Formerly it was not uncommon in buildings where cost was not a consideration to use sheet copper for covering flats or slight slopes. Copper forms a very light covering, as it may be safely used in sheets not more than ' 03 in. thick, which would weigh about 20 oz. per ft. super. Copper slowly oxidizes when exposed to the air, but the oxide does not eat into the substance of the metal as is the case with iron; it seems rather to form a protective coat. The cost of copper renders its use very limited, and zinc has to a large extent taken its place.

Zinc is also a very light covering; in fact its specific gravity is slightly less than that of copper, but it has not a good reputation, owing to the fact that on its first introduction it was used in very thin sheets, and sufficient care was not taken in laying it. Its expansion is greater than that of any other metal, and therefore it should always be laid with ample play, or it will soon buckle and crack. The Vieille Montagne Company have greatly improved the methods of laying zinc, and they have also introduced thicker sheets than could previously be obtained; if zinc is used at all, it should never be less than No. 16 gauge, which weighs about 24 oz. to the ft. super, and is as nearly as possible 1/24 in. thick. Zinc resembles copper in the fact that it oxidizes on the surface only; but in smoky districts it will not last at all, as sulphuric acid completely destroys it.

The surface oxidation only of zinc when exposed to ordinary atmospheric influences, suggested the attempt to prevent the rusting of iron by giving it a thin coating of zinc.
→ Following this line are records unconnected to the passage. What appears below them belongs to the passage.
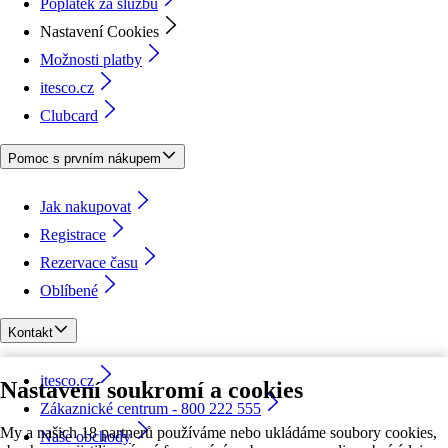
Poplatek za službu
Nastavení Cookies
Možnosti platby
itesco.cz
Clubcard
Pomoc s prvním nákupem
Jak nakupovat
Registrace
Rezervace času
Oblíbené
Kontakt
itesco.cz
Nastavení soukromí a cookies
Zákaznické centrum - 800 222 555
My a našich 18 partnerů používáme nebo ukládáme soubory cookies,
Naše obchody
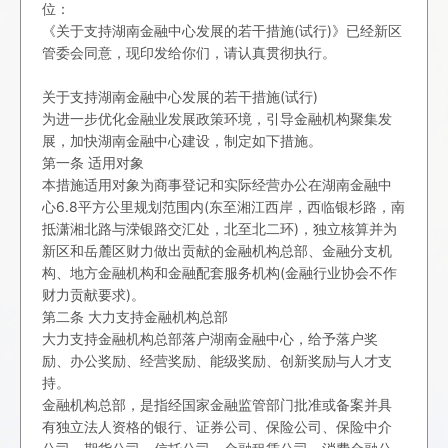
位：
《关于支持湖南金融中心发展的若干措施(试行)》已经新区
管委会同意，现印发给你们，请认真贯彻执行。
关于支持湖南金融中心发展的若干措施(试行)
为进一步优化金融业发展政策环境，引导金融机构聚集发
展，加快湖南金融中心建设，制定如下措施。
第一条 适用对象
本措施适用对象为商事登记和实际经营办公在湖南金融中
心6.8平方公里规划范围内(东至湘江西岸，西临银杉路，南
抵潇湘北路与溁银路交汇处，北至北二环)，独立核算并为
新区和岳麓区财力做出贡献的金融机构总部、金融分支机
构、地方金融机构和金融配套服务机构(金融行业协会不作
财力贡献要求)。
第二条 大力支持金融机构总部
大力支持金融机构总部落户湖南金融中心，给予落户奖
励、办公奖励、经营奖励、能级奖励、创新奖励与人才支
持。
金融机构总部，是指经国家金融监管部门批准或备案并具
有独立法人资格的银行、证券公司、保险公司、保险中介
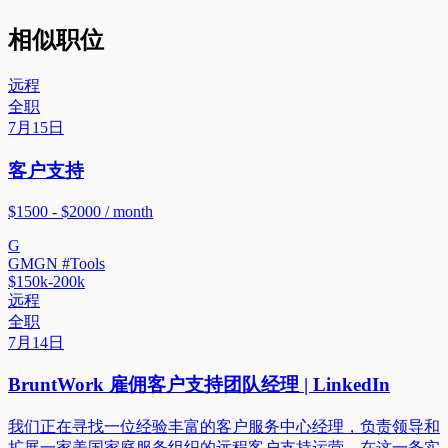
相似职位
远程
全职
7月15日
客户支持
$1500 - $2000 / month
G
GMGN #Tools
$150k-200k
远程
全职
7月14日
BruntWork 雇佣客户支持团队经理 | LinkedIn
我们正在寻找一位经验丰富的客户服务中心经理，负责领导和
扩展一家美国家庭服务组织的远程客户支持运营。在这一务实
This led to the production of "galvanized" iron for roofing purposes. This "galvanizing" process consists in first precipitating tin upon sheets of iron by means of weak galvanic action, and then placing the plates in a bath of liquid zinc. Iron thus treated will last, under favourable circumstances, for a long time; but when used for roofing, it is almost impossible to avoid nailing the sheets in some places, and where the nail holes occur, moisture invariably makes its way to the iron itself, which rusts internally, and the thin zinc coating then comes off in flakes. What was previously stated as to the action of sulphuric acid upon zinc will show the utter uselessness of galvanized iron in smoky districts.

The most durable metal covering for roofs is milled lead. This is lead which, after being cast, is passed through a mill between rollers adjusted so as to give the requisite thickness to the sheets which are rolled out. This thickness varies from .075 in. to .236 in., the weight of these qualities being 4 lb. and 14 lb. respectively per superficial ft. The qualities chiefly used for roofing are the 5-, 6-, and 7-lb. lead, the latter being the lightest that should be used for flats or gutters. In laying lead on flats, the latter should be close boarded, and care must be taken to allow for expansion and contraction of the metal; consequently the joints of 2 adjacent sheets must not be soldered together. In order to prevent the water from penetrating at the joints, fillets of wood, 2 1/2 in. by 2 in., rounded at the top, called rolls, are nailed to the boards, and one sheet of lead is dressed close up to and half-way over the roll, while the next sheet is brought up to the opposite side of the roll, and lapped completely over the roll and the turned-up portion of the first sheet. If the lead is closely hammered down with wooden mallets, no nails are required, and they are better omitted.

When it is necessary to nail the lead round skylights or in other positions, copper nails should always be used.

Thin flat plates of iron rendered "rustless" by the Bower-Barff process have lately been introduced for roofing purposes by Horn, Black & Co., and many advantages are claimed for it on the score of cheapness, durability, and appearance, as compared with other metallic roofings. There are several modifications in the pattern and mode of fixing, but the simplest is illustrated in Fig. 1360. Here plain flat plates, 24 in. by 12 in., are laid like ordinary slating, except that oxidized hoop iron is laid over each line of plates, through holes in which, as well as in the slates, are driven the nails which fasten both to the boards beneath. The use of this iron lath allows any accidentally damaged plates to be removed at any time, when specially-made plates can be substituted. These special "mending-plates" are so formed as to hook easily and securely upon the iron lath, and to be so fixed without the necessity of cutting the nails which fasten the adjoining plates. All these plates, both ordinary and special, are supplied ready bored with the holes for the nails; and suitable nails, similarly protected with the oxide, are furnished at a reasonable price.

It is only fair to say that much of the preceding information has been gathered from a paper on Building Materials by John Slater, B.A., in the Sanitary Record.